Tiger Newspress2021-05-19

U.S. stocks fell sharply on Wednesday as selling returned to the tech sector amid a plunge in cryptocurrencies.

The Dow Jones Industrial Average fell 351 points, while the S&P 500 dropped 1.3%. The tech-heavy Nasdaq Composite slid 1.7% as Microsoft, Facebook, Alphabet and Apple all slid more than 1%

Sentiment in the tech sector was dented by a drop in cryptocurrencies including bitcoin. The world's largest digital token fell below $40,000 for the first time in 14 weeks and last traded around $36,060 apiece. At one point, the price was down 20% in the last 24 hours and it has fallen more than 30% in one week, according to Coinbase. On Tuesday, China warned financial institutions not to conduct crypto-related business, possibly sparking the sell-off.

Tesla, a big holder of bitcoin, declined 4%. Microstrategy, another company which bought a large amount of bitcoin for its corporate treasury, tanked by 5%. Coinbase, the newly public crypto exchange, fell 3%.

Growth stocks have come under pressure lately with the Nasdaq Composite falling nearly 5% in May as fears of inflation intensified. A sustained pickup in price pressures could unravel the Federal Reserve's accommodative policies, which could hurt technology companies that have relied for years on easy borrowing costs for superior growth.

Cathie Wood's flagship fund Ark Innovation ETF (ARKK) dropped more than 4%, bringing its 2021 losses to more than 15%.

The Fed publishes the minutes from its April meeting later Wednesday afternoon, which could add to angst about inflation. The Fed kept its easy policies that meeting, but acknowledged that inflation could rise in coming months. The central bank maintains that these price pressures will be transitory.

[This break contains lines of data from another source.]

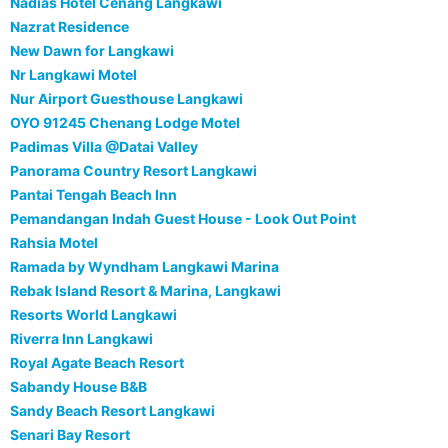
Nadias Hotel Cenang Langkawi
Nazrat Residence
New Dawn for Langkawi
Nr Langkawi Motel
Nur Airport Guesthouse Langkawi
OYO 91245 Chenang Lodge Motel
Padimas Villa @Datai Valley
Panorama Country Resort Langkawi
Pantai Tengah Beach Inn
Pemandangan Indah Guest House - Look Out Point
Rahsia Motel
Ramada by Wyndham Langkawi Marina
Rebak Island Resort & Marina, Langkawi
Resorts World Langkawi
Riverra Inn Langkawi
Royal Agate Beach Resort
Sabandy House B&B
Sandy Beach Resort Langkawi
Senari Bay Resort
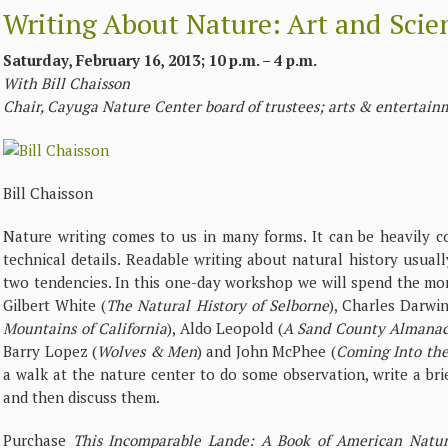
Writing About Nature: Art and Scien
Saturday, February 16, 2013; 10 p.m. – 4 p.m.
With Bill Chaisson
Chair, Cayuga Nature Center board of trustees; arts & entertainm
Bill Chaisson
Nature writing comes to us in many forms. It can be heavily c
technical details. Readable writing about natural history usua
two tendencies. In this one-day workshop we will spend the mor
Gilbert White (
The Natural History of Selborne
), Charles Darwin
Mountains of California
), Aldo Leopold (
A Sand County Almana
Barry Lopez (
Wolves & Men
) and John McPhee (
Coming Into th
a walk at the nature center to do some observation, write a bri
and then discuss them.
Purchase
This Incomparable Lande: A Book of American Natur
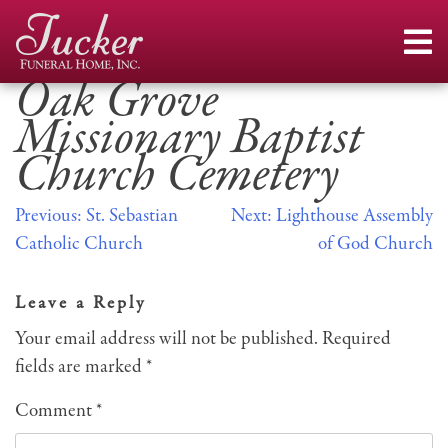
Skip
to
content
Oak Grove
Missionary Baptist
Church Cemetery
Post
Previous:
St. Sebastian
Next:
Lighthouse Assembly
Catholic Church
of God Church
navigation
Leave a Reply
Your email address will not be published.
Required
fields are marked
*
Comment
*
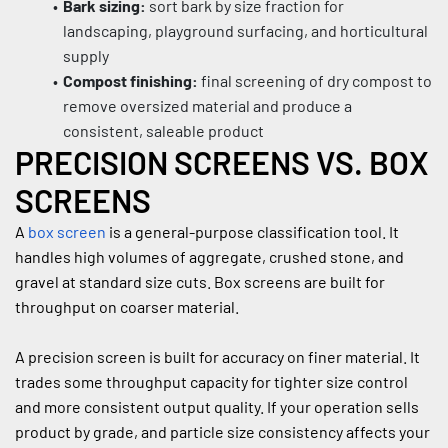
Bark sizing:
 sort bark by size fraction for 
landscaping, playground surfacing, and horticultural 
supply
Compost finishing:
 final screening of dry compost to 
remove oversized material and produce a 
consistent, saleable product
PRECISION SCREENS VS. BOX 
SCREENS
A 
box screen
 is a general-purpose classification tool. It 
handles high volumes of aggregate, crushed stone, and 
gravel at standard size cuts. Box screens are built for 
throughput on coarser material.
A precision screen is built for accuracy on finer material. It 
trades some throughput capacity for tighter size control 
and more consistent output quality. If your operation sells 
product by grade, and particle size consistency affects your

"The major question for markets right now is whether the Fed is right and this increase in inflation is just temporary, because if inflation is not temporary, it could unleash a very painful period for virtually all investors," Tom Essaye, founder of Sevens Report, said in a note.

Helping the sentiment a bit on Wednesday was better-than-expected results from Target. Shares of the major retailer popped by 3.8% after it said sales surged 23% last quarter.

Major stock indexes are coming off back-to-back losses weighed by weakness in the technology sector. Soft housing data on Tuesday partly triggered the broad selling in the previous session.

“Late-day weakness in this sector is becoming commonplace adding to fears it could be headed for a longer and more pronounced period of consolidation than expected,” Jim Paulsen, chief investment strategist at the Leuthold Group, told CNBC.

“Investors will be scrutinizing the release of the latest Fed minutes for any subtle hints as to when some tapering actions may be forthcoming,” added Paulsen.